First From the Outside, Then Toward the Center, or
མནྜལ།དཀྱིལ་འཁོར།ལེ་ཤ་གི།མང་རབས་ཀྱིས།གྱོན་ཆས།གོ་ལ།
(tsho-gzhi-dug-slog-dkyil’khor, Mandala of Colored Laundry)
by Dave McLoghlin and Jen Hyde (NYU, 2010)
Mandala constructed with laundry and grocery bags; Alter with candles and photographs; sound and live performance (70”x70”, 05:00)
Traditionally called dul-tson-kyil-khor, Mandala of Colored Powders, or Tibetan Sand Paintings, mandalas have outer, inner and secret meanings. The outer level represents the world’s divine form, the inner represents a map, which the maker uses to reach enlightenment, and the secret level depicts the balance of one’s body and mind as one works towards enlightenment. The creation of a mandala purifies and heals the maker. Tibetan sand mandalas are destroyed after their completion which symbolizes the impermanence of life.

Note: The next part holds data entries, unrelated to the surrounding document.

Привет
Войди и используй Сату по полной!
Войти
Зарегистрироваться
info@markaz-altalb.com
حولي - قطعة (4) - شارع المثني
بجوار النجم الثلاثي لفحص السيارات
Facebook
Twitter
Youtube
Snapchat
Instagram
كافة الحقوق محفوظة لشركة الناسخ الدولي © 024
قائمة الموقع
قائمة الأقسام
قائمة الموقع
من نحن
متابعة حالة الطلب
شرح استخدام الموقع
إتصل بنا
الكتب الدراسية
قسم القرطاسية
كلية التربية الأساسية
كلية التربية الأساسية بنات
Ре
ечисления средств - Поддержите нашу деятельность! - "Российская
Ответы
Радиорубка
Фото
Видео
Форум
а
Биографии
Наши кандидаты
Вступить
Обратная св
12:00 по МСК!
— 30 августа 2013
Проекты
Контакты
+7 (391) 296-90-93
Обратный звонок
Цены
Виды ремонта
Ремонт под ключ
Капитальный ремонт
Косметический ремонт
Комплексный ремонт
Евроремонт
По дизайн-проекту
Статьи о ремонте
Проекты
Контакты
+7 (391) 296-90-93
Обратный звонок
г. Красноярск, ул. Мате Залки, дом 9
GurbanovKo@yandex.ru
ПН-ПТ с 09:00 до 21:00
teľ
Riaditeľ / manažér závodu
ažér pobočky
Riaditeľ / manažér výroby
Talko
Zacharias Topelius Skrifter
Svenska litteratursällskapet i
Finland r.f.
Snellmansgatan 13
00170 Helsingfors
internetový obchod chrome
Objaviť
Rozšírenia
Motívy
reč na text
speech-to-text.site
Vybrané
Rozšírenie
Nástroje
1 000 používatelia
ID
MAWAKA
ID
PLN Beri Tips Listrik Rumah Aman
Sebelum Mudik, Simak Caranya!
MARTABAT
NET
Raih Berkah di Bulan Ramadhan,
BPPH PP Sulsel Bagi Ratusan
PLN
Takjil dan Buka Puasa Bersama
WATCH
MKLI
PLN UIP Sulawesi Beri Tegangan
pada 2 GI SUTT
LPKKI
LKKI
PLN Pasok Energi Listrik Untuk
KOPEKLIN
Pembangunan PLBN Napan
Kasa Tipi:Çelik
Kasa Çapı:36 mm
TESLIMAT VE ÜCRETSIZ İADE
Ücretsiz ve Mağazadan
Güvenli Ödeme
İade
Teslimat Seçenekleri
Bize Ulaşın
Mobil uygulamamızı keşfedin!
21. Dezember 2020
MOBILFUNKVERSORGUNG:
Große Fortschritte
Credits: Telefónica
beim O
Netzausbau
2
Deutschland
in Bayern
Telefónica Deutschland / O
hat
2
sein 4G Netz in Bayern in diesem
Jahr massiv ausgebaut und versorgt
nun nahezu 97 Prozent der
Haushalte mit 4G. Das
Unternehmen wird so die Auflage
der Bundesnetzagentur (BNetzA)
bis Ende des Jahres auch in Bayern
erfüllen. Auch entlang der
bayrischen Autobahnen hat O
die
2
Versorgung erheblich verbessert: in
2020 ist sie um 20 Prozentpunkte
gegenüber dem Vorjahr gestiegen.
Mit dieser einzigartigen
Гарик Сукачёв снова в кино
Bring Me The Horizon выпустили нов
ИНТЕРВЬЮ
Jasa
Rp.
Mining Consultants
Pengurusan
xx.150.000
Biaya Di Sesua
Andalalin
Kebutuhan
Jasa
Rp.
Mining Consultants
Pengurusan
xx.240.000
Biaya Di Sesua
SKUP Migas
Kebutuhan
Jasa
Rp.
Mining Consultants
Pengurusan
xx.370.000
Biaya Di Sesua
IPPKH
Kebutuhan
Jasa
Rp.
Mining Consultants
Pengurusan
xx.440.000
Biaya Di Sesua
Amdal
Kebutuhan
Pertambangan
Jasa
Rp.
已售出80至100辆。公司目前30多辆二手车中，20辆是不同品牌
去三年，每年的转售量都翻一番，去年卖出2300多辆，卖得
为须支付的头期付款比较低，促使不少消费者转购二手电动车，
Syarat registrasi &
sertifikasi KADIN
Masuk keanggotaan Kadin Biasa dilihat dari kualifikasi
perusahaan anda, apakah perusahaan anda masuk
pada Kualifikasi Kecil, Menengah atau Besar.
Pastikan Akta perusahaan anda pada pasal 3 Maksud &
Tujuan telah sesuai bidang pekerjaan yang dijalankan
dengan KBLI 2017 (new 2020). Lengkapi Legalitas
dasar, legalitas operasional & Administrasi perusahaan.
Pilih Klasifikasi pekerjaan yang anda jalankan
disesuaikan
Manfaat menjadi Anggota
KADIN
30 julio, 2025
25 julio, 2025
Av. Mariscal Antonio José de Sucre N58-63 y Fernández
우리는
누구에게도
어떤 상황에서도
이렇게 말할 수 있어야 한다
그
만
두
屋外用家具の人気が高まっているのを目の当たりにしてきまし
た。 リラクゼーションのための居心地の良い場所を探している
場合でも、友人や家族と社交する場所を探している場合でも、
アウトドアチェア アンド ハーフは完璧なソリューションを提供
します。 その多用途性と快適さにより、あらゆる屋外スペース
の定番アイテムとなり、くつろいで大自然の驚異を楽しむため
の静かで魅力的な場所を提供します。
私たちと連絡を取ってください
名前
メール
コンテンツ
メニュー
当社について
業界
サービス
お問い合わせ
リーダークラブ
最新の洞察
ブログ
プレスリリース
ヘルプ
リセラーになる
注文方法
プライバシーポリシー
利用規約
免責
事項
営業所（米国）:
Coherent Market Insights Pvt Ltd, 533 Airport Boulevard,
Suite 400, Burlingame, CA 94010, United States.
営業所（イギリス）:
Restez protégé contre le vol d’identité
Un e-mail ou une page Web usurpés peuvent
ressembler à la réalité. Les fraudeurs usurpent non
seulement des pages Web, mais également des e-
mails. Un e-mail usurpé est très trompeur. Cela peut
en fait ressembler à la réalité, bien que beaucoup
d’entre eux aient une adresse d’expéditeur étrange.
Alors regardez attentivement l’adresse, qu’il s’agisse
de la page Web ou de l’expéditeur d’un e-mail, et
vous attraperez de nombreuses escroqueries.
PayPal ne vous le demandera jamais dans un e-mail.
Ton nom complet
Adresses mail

The construction of a mandala provided a context for the act of folding laundry, and the meditative state that arises out of folding. Using the concept of Tibetan Sand Paintings we created a balanced image using folded clothes. The mandala was constructed in celebration of the maternal figure, and the nostalgia associated with freshly folded laundry provided by a mother. This mandala was placed at the foot of an Alter for Maternal Deities, under which an ironed, white shirt has been offered by the worshipers who continually fold laundry throughout the performance. The repeated process of folding clothes serves as both a spiritual act—a meditation—and provides, out of necessity, objects for future mandala constructions.
Wearing white socks similar to art handling gloves, the viewer is invited to destroy the mandala by walking upon it. This act of destruction is also an act of drawing, a participatory meditation that activates the evolution of objects: the deterioration of folded clothing as it cycles through wash and wear.